Experimental program
Comparison scheme
Effect test

Embodiment 1

[0258] Example 1: Cloning and expression of TNF antibody in mammalian cells .

[0259] A typical mammalian expression vector contains at least one promoter element that mediates transcriptional initiation of the mRNA and antibody coding sequences, as well as signals required for transcriptional termination and polyadenylation of the transcript. Additional elements include enhancers, Kozak sequences, and intervening sequences flanked by donor and acceptor sites for RNA splicing. Efficient transcription can be achieved using the following sequences: early and late promoters from SV40, long terminal repeats (LTRS) from retroviruses such as RSV, HTLVI, HIVI, and early Promoter. However, cellular elements (such as the human actin promoter) can also be used. Suitable expression vectors for use in practicing the invention include, for example, vectors such as pIRES1neo, pRetro-Off, pRetro-On, PLXSN or pLNCX (ClonetechLabs, Palo Alto, CA), pcDNA3.1(+ / -), pcDNA / Zeo(+ / -) or pcDNA3.1 / ...

Embodiment 2

[0268] Example 2: Production of high-affinity human IgG monoclonal antibodies reactive with human TNF using transgenic mice .

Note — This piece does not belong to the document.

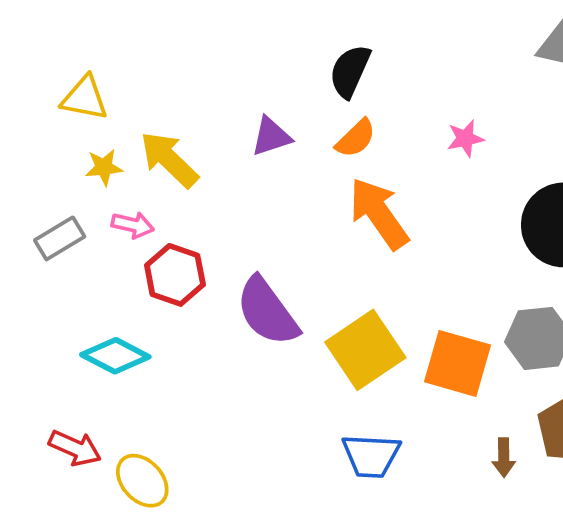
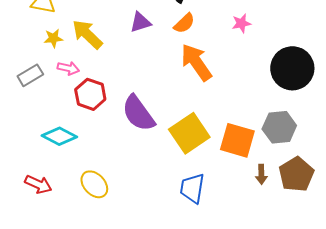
blue trapezoid: (371, 456) -> (192, 188), turned 96
brown arrow: (504, 458) -> (261, 174), moved
yellow ellipse: (142, 481) -> (94, 184), moved

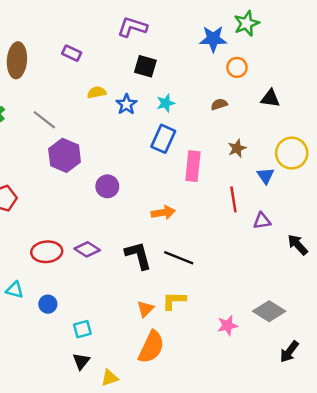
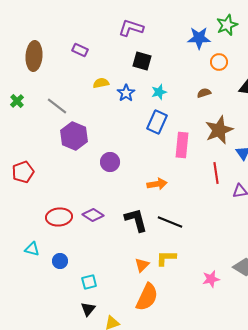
brown star: (237, 148) -> (219, 130), size x1.8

[0269] Summarize. Transgenic mice containing human heavy and light chain immunoglobulin genes have been used to generate high-affinity, fully human monoclonal antibodies that can be used therapeutically to inhibit TNF in the treatment of one or more TNF-mediated effect of the disease. (CBA / J x C57 / BL6 / J)F containing human variable and constant region antibody transgenes for heavy and light chains 2 Hybrid mice were immunized with human recombinant TNF (Taylor et al., Intl. Immunol. 6:579-591 (1993); Lonberg et al., Nature 368:856-859 (1994); Neuberger, M., Nature Biotech. 14:826 (1996); Fishwild et al., Nature Biotechnology 14:845-851 (1996)). Several fusions produced one or more panels of fully human TNF-reactive IgG monoclonal antibodies. The fully human anti-TNF antibody was further characterized. All were IgG1κ. Such antibodies were found ...

Embodiment 3

[0290] Example 3: Production of Human IgG Monoclonal Antibodies Reactive to Human TNFα .

[0291] Summarize. (CBA / J x C57BL / 6J)F containing human variable and constant region antibody transgenes of heavy and light chains 2Hybrid mice (1-4) were immunized with recombinant human TNFα. One fusion, designated GenTNV, produced eight fully human IgG1κ monoclonal antibodies that bind to immobilized recombinant human TNFα. Shortly after identification, the eight cell lines were handed over to the Institute of Molecular Biology for further characterization. Because these Mabs are fully human in sequence, they are expected to be less immunogenic in humans than cA2(Remigram).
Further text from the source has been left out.